Structured page parsing data
Segment Open
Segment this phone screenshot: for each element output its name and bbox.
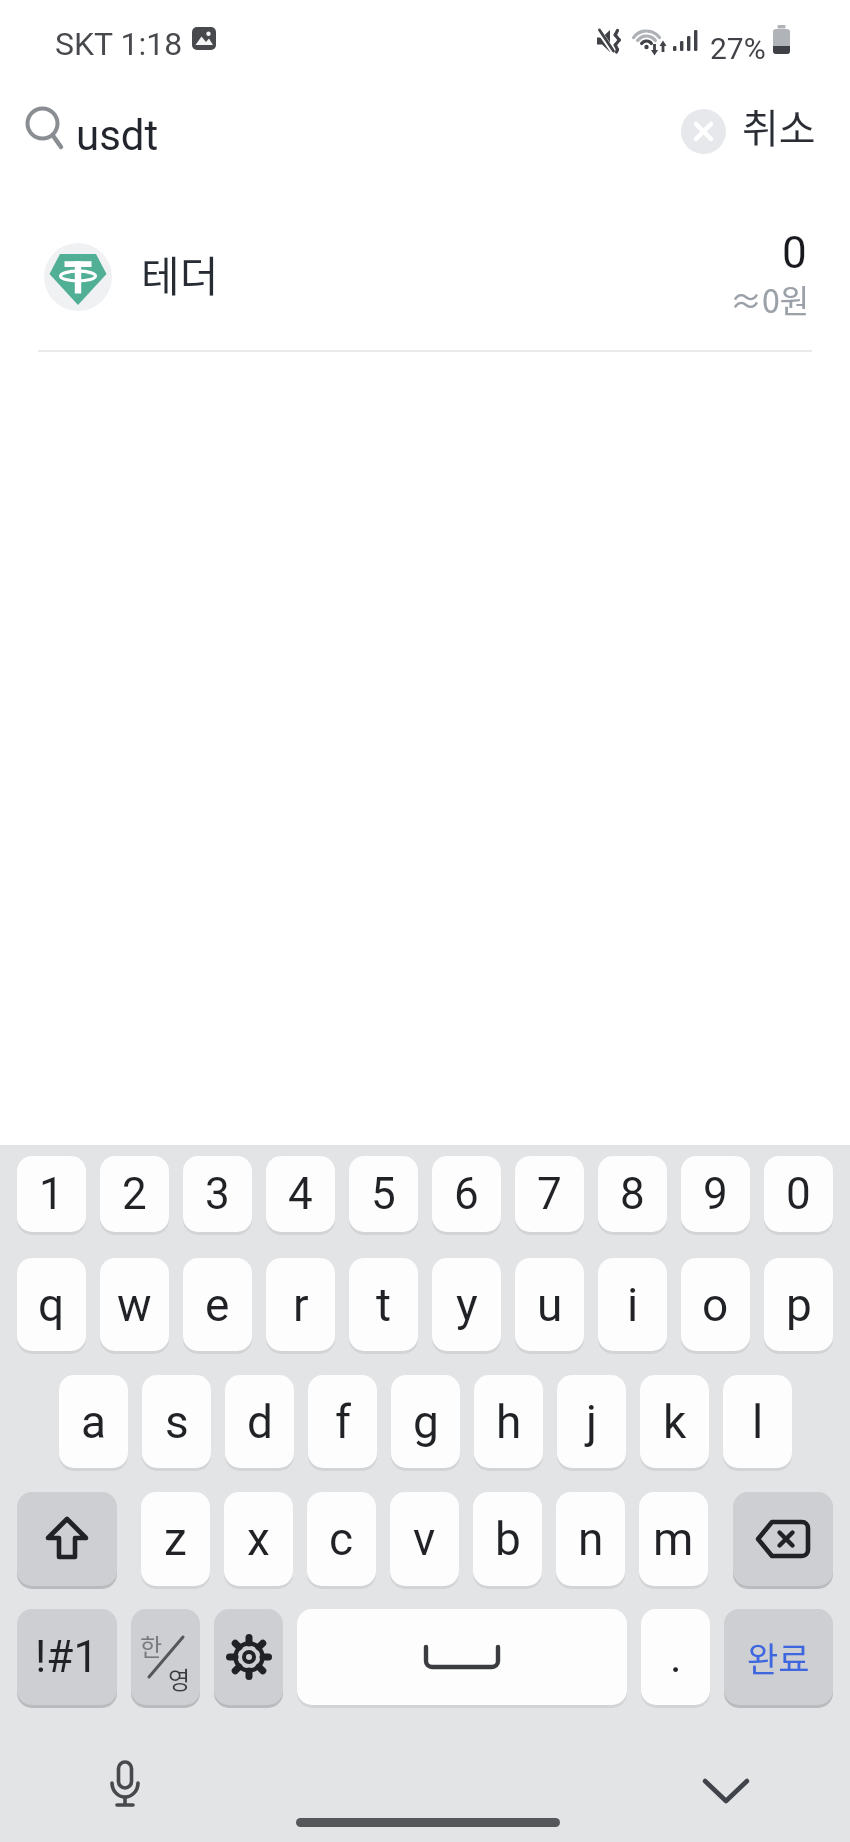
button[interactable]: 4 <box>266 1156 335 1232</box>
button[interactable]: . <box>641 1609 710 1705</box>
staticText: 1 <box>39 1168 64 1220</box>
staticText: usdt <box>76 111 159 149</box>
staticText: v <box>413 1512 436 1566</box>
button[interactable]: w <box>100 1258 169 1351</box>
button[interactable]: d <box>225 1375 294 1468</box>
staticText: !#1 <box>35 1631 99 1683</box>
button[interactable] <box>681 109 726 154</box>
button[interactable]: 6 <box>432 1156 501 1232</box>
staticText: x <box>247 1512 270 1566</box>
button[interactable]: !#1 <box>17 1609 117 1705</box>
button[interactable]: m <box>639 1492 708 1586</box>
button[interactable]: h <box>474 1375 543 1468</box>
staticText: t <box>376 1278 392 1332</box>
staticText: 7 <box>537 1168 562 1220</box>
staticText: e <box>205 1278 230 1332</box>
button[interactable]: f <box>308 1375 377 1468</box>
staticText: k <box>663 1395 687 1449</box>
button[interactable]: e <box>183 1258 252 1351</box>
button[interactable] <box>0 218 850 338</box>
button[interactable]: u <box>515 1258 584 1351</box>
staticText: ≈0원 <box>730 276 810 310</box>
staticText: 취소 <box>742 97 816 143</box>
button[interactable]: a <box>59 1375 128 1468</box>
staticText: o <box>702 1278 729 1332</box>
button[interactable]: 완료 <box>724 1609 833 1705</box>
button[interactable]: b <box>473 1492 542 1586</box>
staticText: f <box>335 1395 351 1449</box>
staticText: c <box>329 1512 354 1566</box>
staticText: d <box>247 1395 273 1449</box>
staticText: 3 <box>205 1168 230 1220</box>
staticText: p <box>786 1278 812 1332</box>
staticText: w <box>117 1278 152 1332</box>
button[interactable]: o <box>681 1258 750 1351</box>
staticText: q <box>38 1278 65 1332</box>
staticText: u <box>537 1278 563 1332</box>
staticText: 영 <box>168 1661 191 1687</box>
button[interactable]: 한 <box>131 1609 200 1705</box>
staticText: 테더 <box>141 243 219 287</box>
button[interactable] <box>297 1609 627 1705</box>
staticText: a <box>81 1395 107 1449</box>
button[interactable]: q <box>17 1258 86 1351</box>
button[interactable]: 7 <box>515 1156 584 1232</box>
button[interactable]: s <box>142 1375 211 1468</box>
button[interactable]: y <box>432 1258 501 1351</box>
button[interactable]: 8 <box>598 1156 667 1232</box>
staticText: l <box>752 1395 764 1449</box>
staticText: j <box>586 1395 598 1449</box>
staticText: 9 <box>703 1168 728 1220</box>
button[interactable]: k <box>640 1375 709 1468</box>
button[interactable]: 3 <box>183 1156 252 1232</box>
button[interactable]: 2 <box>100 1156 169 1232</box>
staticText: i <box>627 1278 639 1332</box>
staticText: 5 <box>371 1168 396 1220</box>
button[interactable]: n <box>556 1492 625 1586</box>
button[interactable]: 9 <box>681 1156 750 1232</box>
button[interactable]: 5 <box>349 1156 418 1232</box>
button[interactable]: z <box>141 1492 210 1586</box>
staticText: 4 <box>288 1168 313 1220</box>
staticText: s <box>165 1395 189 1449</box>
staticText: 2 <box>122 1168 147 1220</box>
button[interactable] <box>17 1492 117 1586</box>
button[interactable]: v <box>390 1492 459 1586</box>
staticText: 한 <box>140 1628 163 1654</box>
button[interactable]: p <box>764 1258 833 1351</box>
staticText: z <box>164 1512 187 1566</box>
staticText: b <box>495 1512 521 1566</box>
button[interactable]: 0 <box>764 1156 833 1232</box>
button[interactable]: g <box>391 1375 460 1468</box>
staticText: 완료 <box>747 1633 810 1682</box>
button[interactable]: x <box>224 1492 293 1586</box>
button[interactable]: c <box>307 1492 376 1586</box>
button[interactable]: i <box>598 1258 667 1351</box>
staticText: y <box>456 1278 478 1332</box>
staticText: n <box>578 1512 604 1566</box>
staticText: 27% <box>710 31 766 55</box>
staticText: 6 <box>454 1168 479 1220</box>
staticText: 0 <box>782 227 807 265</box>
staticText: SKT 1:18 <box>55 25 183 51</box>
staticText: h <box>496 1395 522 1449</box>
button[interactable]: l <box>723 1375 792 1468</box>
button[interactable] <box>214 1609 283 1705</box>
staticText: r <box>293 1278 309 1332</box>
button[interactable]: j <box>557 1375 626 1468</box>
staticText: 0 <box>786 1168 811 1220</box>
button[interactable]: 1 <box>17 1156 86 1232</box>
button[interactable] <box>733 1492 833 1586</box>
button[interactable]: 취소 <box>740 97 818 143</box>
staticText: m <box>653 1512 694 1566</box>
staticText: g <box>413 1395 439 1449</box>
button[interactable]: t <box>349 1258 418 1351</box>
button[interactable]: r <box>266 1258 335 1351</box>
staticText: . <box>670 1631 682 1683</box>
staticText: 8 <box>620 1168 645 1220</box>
Segment Closed
Exercise instructions
From the first line to the last, repeat the records exactly and skip the pictures.

Answer area
Segment this phone screenshot: for each element output its name and bbox.
button[interactable]: 4 <box>266 1156 335 1232</box>
button[interactable]: . <box>641 1609 710 1705</box>
staticText: 1 <box>39 1168 64 1220</box>
staticText: usdt <box>76 111 159 149</box>
staticText: v <box>413 1512 436 1566</box>
button[interactable]: w <box>100 1258 169 1351</box>
button[interactable]: d <box>225 1375 294 1468</box>
staticText: !#1 <box>35 1631 99 1683</box>
button[interactable] <box>681 109 726 154</box>
button[interactable]: 6 <box>432 1156 501 1232</box>
staticText: x <box>247 1512 270 1566</box>
button[interactable]: !#1 <box>17 1609 117 1705</box>
button[interactable]: m <box>639 1492 708 1586</box>
button[interactable]: h <box>474 1375 543 1468</box>
staticText: t <box>376 1278 392 1332</box>
staticText: 7 <box>537 1168 562 1220</box>
staticText: e <box>205 1278 230 1332</box>
button[interactable]: f <box>308 1375 377 1468</box>
staticText: k <box>663 1395 687 1449</box>
button[interactable]: e <box>183 1258 252 1351</box>
button[interactable] <box>0 218 850 338</box>
button[interactable]: u <box>515 1258 584 1351</box>
staticText: ≈0원 <box>730 276 810 310</box>
staticText: 취소 <box>742 97 816 143</box>
button[interactable]: a <box>59 1375 128 1468</box>
staticText: o <box>702 1278 729 1332</box>
button[interactable]: 완료 <box>724 1609 833 1705</box>
button[interactable]: b <box>473 1492 542 1586</box>
staticText: f <box>335 1395 351 1449</box>
staticText: c <box>329 1512 354 1566</box>
staticText: d <box>247 1395 273 1449</box>
staticText: 3 <box>205 1168 230 1220</box>
staticText: p <box>786 1278 812 1332</box>
staticText: w <box>117 1278 152 1332</box>
button[interactable]: o <box>681 1258 750 1351</box>
staticText: q <box>38 1278 65 1332</box>
staticText: u <box>537 1278 563 1332</box>
staticText: 영 <box>168 1661 191 1687</box>
button[interactable]: 한 <box>131 1609 200 1705</box>
staticText: 테더 <box>141 243 219 287</box>
button[interactable] <box>297 1609 627 1705</box>
staticText: a <box>81 1395 107 1449</box>
button[interactable]: q <box>17 1258 86 1351</box>
button[interactable]: 7 <box>515 1156 584 1232</box>
button[interactable]: s <box>142 1375 211 1468</box>
button[interactable]: y <box>432 1258 501 1351</box>
button[interactable]: 8 <box>598 1156 667 1232</box>
staticText: l <box>752 1395 764 1449</box>
staticText: j <box>586 1395 598 1449</box>
staticText: 9 <box>703 1168 728 1220</box>
button[interactable]: k <box>640 1375 709 1468</box>
button[interactable]: 3 <box>183 1156 252 1232</box>
button[interactable]: 2 <box>100 1156 169 1232</box>
staticText: i <box>627 1278 639 1332</box>
staticText: 5 <box>371 1168 396 1220</box>
button[interactable]: n <box>556 1492 625 1586</box>
button[interactable]: 9 <box>681 1156 750 1232</box>
button[interactable]: 5 <box>349 1156 418 1232</box>
button[interactable]: z <box>141 1492 210 1586</box>
staticText: 4 <box>288 1168 313 1220</box>
staticText: s <box>165 1395 189 1449</box>
staticText: 2 <box>122 1168 147 1220</box>
button[interactable] <box>17 1492 117 1586</box>
button[interactable]: v <box>390 1492 459 1586</box>
staticText: 한 <box>140 1628 163 1654</box>
button[interactable]: p <box>764 1258 833 1351</box>
staticText: z <box>164 1512 187 1566</box>
staticText: b <box>495 1512 521 1566</box>
button[interactable]: 0 <box>764 1156 833 1232</box>
button[interactable]: g <box>391 1375 460 1468</box>
staticText: 완료 <box>747 1633 810 1682</box>
button[interactable]: x <box>224 1492 293 1586</box>
button[interactable]: c <box>307 1492 376 1586</box>
button[interactable]: i <box>598 1258 667 1351</box>
staticText: y <box>456 1278 478 1332</box>
staticText: n <box>578 1512 604 1566</box>
staticText: 27% <box>710 31 766 55</box>
staticText: 6 <box>454 1168 479 1220</box>
staticText: 0 <box>782 227 807 265</box>
staticText: SKT 1:18 <box>55 25 183 51</box>
staticText: h <box>496 1395 522 1449</box>
button[interactable]: l <box>723 1375 792 1468</box>
button[interactable] <box>214 1609 283 1705</box>
staticText: r <box>293 1278 309 1332</box>
button[interactable]: j <box>557 1375 626 1468</box>
staticText: 0 <box>786 1168 811 1220</box>
button[interactable]: 1 <box>17 1156 86 1232</box>
button[interactable] <box>733 1492 833 1586</box>
button[interactable]: 취소 <box>740 97 818 143</box>
staticText: m <box>653 1512 694 1566</box>
staticText: g <box>413 1395 439 1449</box>
button[interactable]: t <box>349 1258 418 1351</box>
button[interactable]: r <box>266 1258 335 1351</box>
staticText: . <box>670 1631 682 1683</box>
staticText: 8 <box>620 1168 645 1220</box>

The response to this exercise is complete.